We chatted for a bit longer then I realised that four was a crowd and by the looks Derek and Ronald were giving each other, they wanted to get up close and personal. So after making motions to Sheila, we left them playing tonsil tennis and went for another drink.

Before going too far, I felt myself being pinched on the bum, again!

I turned around and there was some 150 year old walnut with an innocent look on his decrepit face.

‘Look chum,’ I said, ‘do that again and I’ll take your walking frame away from you.’

I stomped off after the retreating figure of Sheila as she did her famous parting of the waves job; getting through the press of people and getting to the bar in record time; leaving several people bemused and not knowing what hit them.

Following in her wake, I was soon with her and ordering another cider.

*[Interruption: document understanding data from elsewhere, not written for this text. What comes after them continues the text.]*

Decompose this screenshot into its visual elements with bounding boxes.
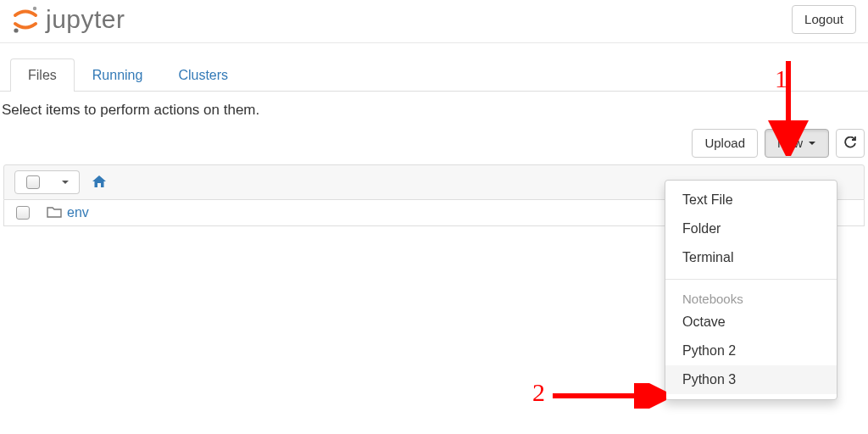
logout-button[interactable]: Logout	[792, 5, 856, 34]
menu-item-folder[interactable]: Folder	[665, 214, 837, 243]
new-dropdown-menu: Text File Folder Terminal Notebooks Octa…	[665, 180, 837, 400]
new-button[interactable]: New	[765, 129, 829, 158]
menu-section-notebooks: Notebooks	[665, 287, 837, 308]
upload-button[interactable]: Upload	[692, 129, 758, 158]
menu-item-textfile[interactable]: Text File	[665, 186, 837, 214]
tab-clusters[interactable]: Clusters	[160, 58, 246, 92]
svg-point-0	[33, 7, 36, 10]
svg-point-1	[14, 28, 18, 32]
file-link[interactable]: env	[67, 205, 89, 220]
annotation-arrow-2	[548, 383, 666, 409]
sort-dropdown[interactable]	[51, 170, 80, 194]
menu-item-python3[interactable]: Python 3	[665, 365, 837, 394]
logo-text: jupyter	[46, 5, 125, 34]
jupyter-planet-icon	[12, 5, 39, 34]
menu-item-terminal[interactable]: Terminal	[665, 243, 837, 272]
caret-down-icon	[61, 178, 70, 186]
tabs: Files Running Clusters	[0, 43, 868, 92]
home-icon	[92, 175, 107, 188]
folder-icon	[47, 206, 62, 220]
breadcrumb-home[interactable]	[92, 175, 107, 191]
menu-divider	[665, 279, 837, 280]
select-all-wrapper[interactable]	[14, 170, 52, 194]
toolbar: Upload New	[0, 129, 868, 164]
jupyter-dashboard: jupyter Logout Files Running Clusters Se…	[0, 0, 868, 434]
select-all-checkbox[interactable]	[26, 175, 40, 189]
row-content: env	[47, 205, 89, 220]
tab-running[interactable]: Running	[75, 58, 161, 92]
header: jupyter Logout	[0, 0, 868, 43]
refresh-button[interactable]	[836, 129, 865, 158]
annotation-number-2: 2	[532, 378, 545, 407]
instruction-text: Select items to perform actions on them.	[0, 92, 868, 129]
menu-item-python2[interactable]: Python 2	[665, 337, 837, 365]
tab-files[interactable]: Files	[10, 58, 75, 92]
new-button-label: New	[777, 136, 803, 151]
menu-item-octave[interactable]: Octave	[665, 308, 837, 337]
jupyter-logo: jupyter	[12, 5, 125, 34]
row-checkbox[interactable]	[16, 206, 30, 220]
caret-down-icon	[808, 139, 816, 147]
refresh-icon	[843, 136, 857, 150]
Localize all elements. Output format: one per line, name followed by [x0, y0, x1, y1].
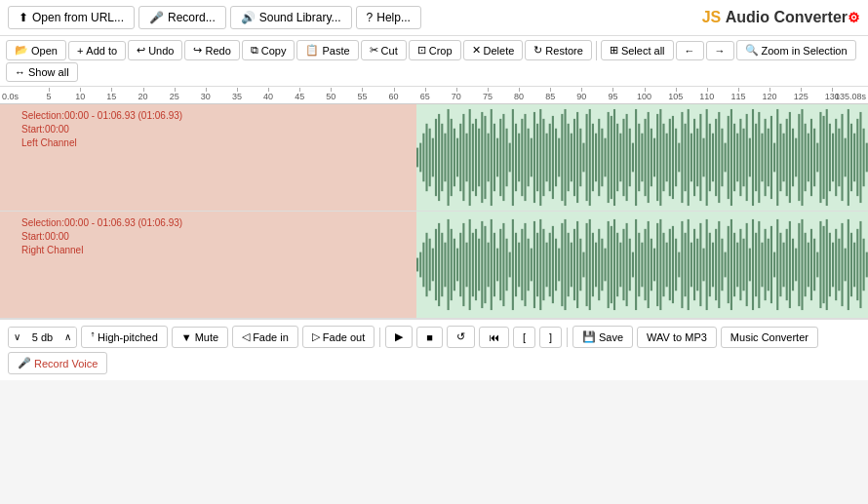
open-url-button[interactable]: ⬆ Open from URL... — [8, 6, 135, 29]
left-selection-text: Selection:00:00 - 01:06.93 (01:06.93) — [21, 109, 182, 123]
delete-button[interactable]: ✕ Delete — [463, 40, 524, 60]
help-icon: ? — [367, 11, 374, 24]
copy-button[interactable]: ⧉ Copy — [242, 40, 296, 60]
add-to-button[interactable]: + Add to — [68, 41, 126, 60]
svg-rect-140 — [848, 109, 849, 206]
svg-rect-143 — [856, 119, 858, 196]
zoom-next-button[interactable]: → — [706, 41, 734, 60]
left-waveform — [416, 104, 868, 211]
svg-rect-199 — [576, 221, 578, 308]
left-start-text: Start:00:00 — [21, 123, 182, 136]
svg-rect-109 — [752, 109, 754, 206]
top-nav: ⬆ Open from URL... 🎤 Record... 🔊 Sound L… — [0, 0, 868, 36]
svg-rect-30 — [509, 143, 511, 173]
zoom-prev-button[interactable]: ← — [676, 41, 704, 60]
svg-rect-70 — [632, 143, 634, 173]
svg-rect-171 — [491, 219, 493, 310]
svg-rect-156 — [445, 243, 447, 288]
svg-rect-257 — [755, 233, 757, 296]
crop-icon: ⊡ — [417, 44, 426, 57]
undo-button[interactable]: ↩ Undo — [128, 40, 182, 60]
loop-button[interactable]: ↺ — [447, 326, 475, 348]
svg-rect-25 — [493, 124, 495, 191]
zoom-in-selection-button[interactable]: 🔍 Zoom in Selection — [736, 40, 856, 60]
fade-out-button[interactable]: ▷ Fade out — [302, 326, 375, 348]
help-button[interactable]: ? Help... — [356, 6, 421, 29]
wav-to-mp3-button[interactable]: WAV to MP3 — [637, 327, 717, 348]
svg-rect-105 — [740, 119, 742, 196]
svg-rect-135 — [832, 134, 834, 182]
sound-library-button[interactable]: 🔊 Sound Library... — [230, 6, 352, 29]
svg-rect-79 — [659, 109, 661, 206]
svg-rect-45 — [555, 129, 557, 186]
open-button[interactable]: 📂 Open — [6, 40, 66, 60]
redo-button[interactable]: ↪ Redo — [184, 40, 239, 60]
save-icon: 💾 — [582, 330, 596, 343]
bracket-close-button[interactable]: ] — [539, 327, 562, 348]
svg-rect-212 — [616, 233, 618, 296]
svg-rect-62 — [608, 112, 610, 203]
left-channel-track[interactable]: Selection:00:00 - 01:06.93 (01:06.93) St… — [0, 104, 868, 212]
svg-rect-80 — [663, 124, 665, 191]
db-up-button[interactable]: ∧ — [59, 328, 76, 346]
select-all-button[interactable]: ⊞ Select all — [601, 40, 674, 60]
svg-rect-185 — [533, 221, 535, 308]
bracket-close-icon: ] — [549, 331, 552, 343]
svg-rect-31 — [512, 109, 514, 206]
svg-rect-54 — [583, 143, 585, 173]
cut-button[interactable]: ✂ Cut — [361, 40, 407, 60]
svg-rect-2 — [422, 134, 424, 182]
svg-rect-74 — [645, 119, 647, 196]
svg-rect-6 — [435, 119, 437, 196]
svg-rect-35 — [525, 114, 527, 201]
delete-icon: ✕ — [472, 44, 481, 57]
svg-rect-290 — [856, 229, 858, 300]
play-button[interactable]: ▶ — [385, 326, 413, 348]
svg-rect-167 — [478, 239, 480, 291]
music-converter-button[interactable]: Music Converter — [721, 327, 818, 348]
svg-rect-289 — [853, 243, 855, 288]
high-pitched-button[interactable]: ꜛ High-pitched — [81, 326, 168, 348]
ruler-start-label: 0.0s — [2, 92, 19, 101]
copy-icon: ⧉ — [251, 44, 258, 57]
fadeout-icon: ▷ — [312, 330, 320, 343]
svg-rect-58 — [595, 134, 597, 182]
left-track-info: Selection:00:00 - 01:06.93 (01:06.93) St… — [21, 109, 182, 150]
zoom-next-icon: → — [715, 45, 726, 57]
record-voice-button[interactable]: 🎤 Record Voice — [8, 352, 107, 374]
svg-rect-164 — [469, 219, 471, 310]
svg-rect-131 — [820, 112, 822, 203]
bracket-open-button[interactable]: [ — [513, 327, 535, 348]
svg-rect-191 — [552, 226, 554, 303]
db-down-button[interactable]: ∨ — [9, 328, 25, 346]
svg-rect-231 — [675, 239, 677, 291]
record-button[interactable]: 🎤 Record... — [138, 6, 226, 29]
svg-rect-205 — [595, 243, 597, 288]
svg-rect-103 — [733, 124, 735, 191]
paste-button[interactable]: 📋 Paste — [296, 40, 358, 60]
begin-button[interactable]: ⏮ — [479, 327, 509, 348]
restore-button[interactable]: ↻ Restore — [525, 40, 592, 60]
right-waveform — [416, 212, 868, 318]
undo-icon: ↩ — [137, 44, 145, 57]
svg-rect-280 — [826, 219, 828, 310]
svg-rect-180 — [518, 243, 520, 288]
show-all-icon: ↔ — [15, 66, 25, 78]
crop-button[interactable]: ⊡ Crop — [409, 40, 461, 60]
open-icon: 📂 — [15, 44, 28, 57]
right-channel-track[interactable]: Selection:00:00 - 01:06.93 (01:06.93) St… — [0, 212, 868, 319]
svg-rect-89 — [690, 134, 692, 182]
show-all-button[interactable]: ↔ Show all — [6, 62, 78, 82]
stop-button[interactable]: ■ — [416, 327, 443, 348]
svg-rect-4 — [429, 129, 431, 186]
mute-button[interactable]: ▼ Mute — [172, 327, 228, 348]
svg-rect-281 — [829, 233, 831, 296]
fade-in-button[interactable]: ◁ Fade in — [232, 326, 298, 348]
svg-rect-149 — [422, 243, 424, 288]
svg-rect-98 — [718, 112, 720, 203]
svg-rect-11 — [451, 119, 453, 196]
svg-rect-204 — [592, 233, 594, 296]
svg-rect-190 — [549, 233, 551, 296]
svg-rect-133 — [826, 109, 828, 206]
save-button[interactable]: 💾 Save — [572, 326, 633, 348]
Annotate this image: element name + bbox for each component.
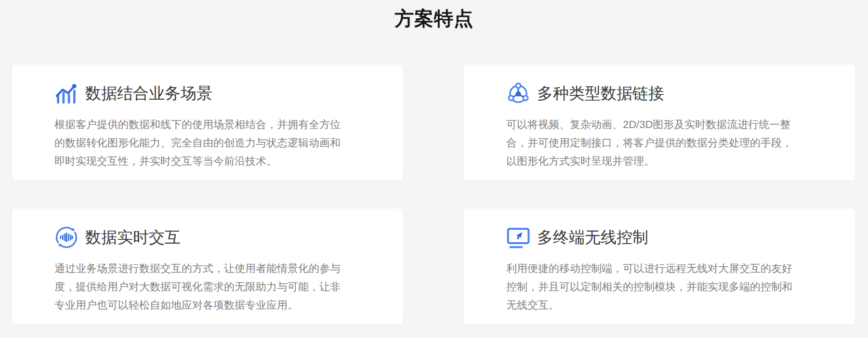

‘Hi girls!’ I heard from behind me.

I turned around and there he was in the flesh; and very nice flesh it was, too! Tim was looking particularly edible in a soft cotton, button down shirt and light blue chino trousers. His smile made me go all wobbly at the knees and if the bar hadn’t been propping me up, I would have swooned at his feet.

‘Hello Tim.’ I whispered.

I could vaguely hear Sheila saying something to Jake, but I was too far into Tim to notice. To be frank, you could have cut off my leg and I wouldn’t have paid much attention.

I was steered away from the bar and led to a quietish corner away from the hubbub. Tim sat me down with a drink and sat next to me — very close. Sheila walked up with Jake and sat on the other side of the table.

‘Well,’ said Sheila, ‘this is very nice.’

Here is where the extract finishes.